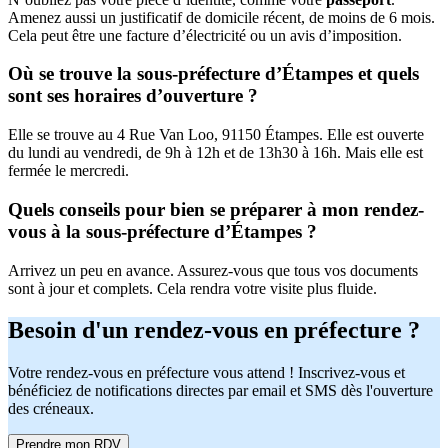
Amenez aussi un justificatif de domicile récent, de moins de 6 mois.
Cela peut être une facture d’électricité ou un avis d’imposition.
Où se trouve la sous-préfecture d’Étampes et quels
sont ses horaires d’ouverture ?
Elle se trouve au 4 Rue Van Loo, 91150 Étampes. Elle est ouverte
du lundi au vendredi, de 9h à 12h et de 13h30 à 16h. Mais elle est
fermée le mercredi.
Quels conseils pour bien se préparer à mon rendez-
vous à la sous-préfecture d’Étampes ?
Arrivez un peu en avance. Assurez-vous que tous vos documents
sont à jour et complets. Cela rendra votre visite plus fluide.
Besoin d'un rendez-vous en préfecture ?
Votre rendez-vous en préfecture vous attend ! Inscrivez-vous et
bénéficiez de notifications directes par email et SMS dès l'ouverture
des créneaux.
Prendre mon RDV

^^^^^^^^^^^^^^^^

Your answer must be the exact lines of the records from the first one through the line containing "Elle se trouve", with no pictures in it.

Amenez aussi un justificatif de domicile récent, de moins de 6 mois.
Cela peut être une facture d’électricité ou un avis d’imposition.
Où se trouve la sous-préfecture d’Étampes et quels
sont ses horaires d’ouverture ?
Elle se trouve au 4 Rue Van Loo, 91150 Étampes. Elle est ouverte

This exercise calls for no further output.